Archive for June, 2014

2-15 and 2-27 having hard drive issues

Monday, June 30th, 2014

I may just have a lot of bad hard drives, or they may have backplane issues… I saw this with compute-2-1 at some point, and I don’t remember the exact resolution… I’ll go read that post and see if I blogged about it. At this point, after replacing the hard drives multiple times and seeing different kinds of errors (can’t find the hard drive at all, then loses communication in the middle of an install and resets multiple times), I’ve got a couple of hard drives in there that are working, but I still think it might be a physical backplane connectivity issue…

compute-4-3 reset

Monday, June 30th, 2014

BIOS says: Warning: A fatal error has caused system reset! Continue? I said yes.

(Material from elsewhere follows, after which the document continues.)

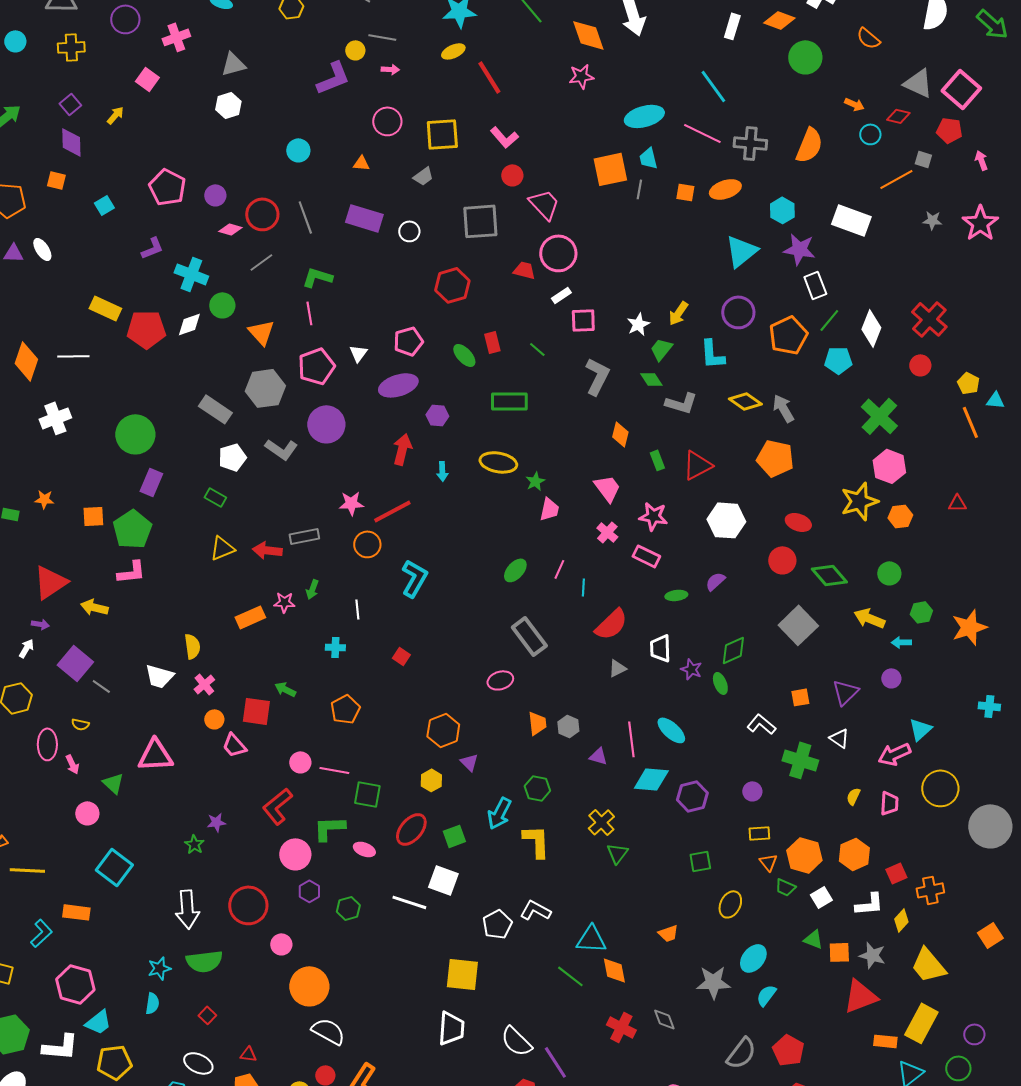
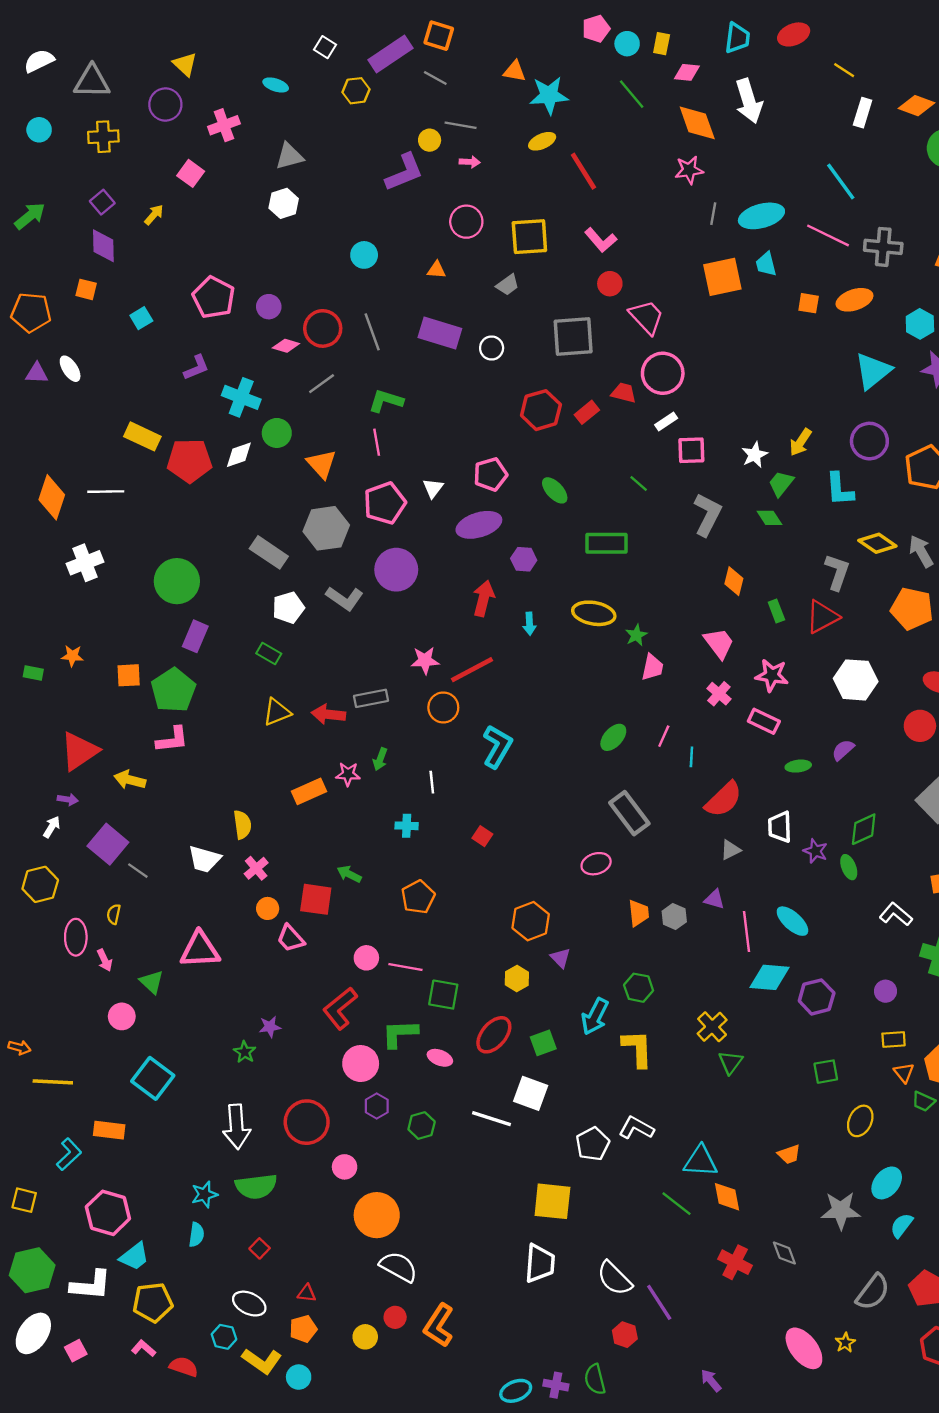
gray line: (639, 189) -> (713, 214), moved
red rectangle: (492, 342) -> (587, 412), moved, turned 65
gray L-shape: (681, 403) -> (837, 572), moved, turned -88
yellow semicircle: (80, 724) -> (114, 914), turned 90
purple triangle: (598, 756) -> (714, 899), moved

If it happens again, I’ll worry about it.

compute-1-12 has hardware errors

Thursday, June 26th, 2014

I’m getting kernel: [Hardware Error]: Combined Unit Error: VB Data/ECC error
Could be CPU, memory, or motherboard. This post has almost the exact same hardware we’ve got: http://ubuntuforums.org/showthread.php?t=2010489 and he didn’t have bad memory… those motherboards have been really lousy. We’ve got two coming back from RMA soon, and I’ve got a couple of spare CPUs sitting around that came back from RMA… guess I could swap one or the other of those out.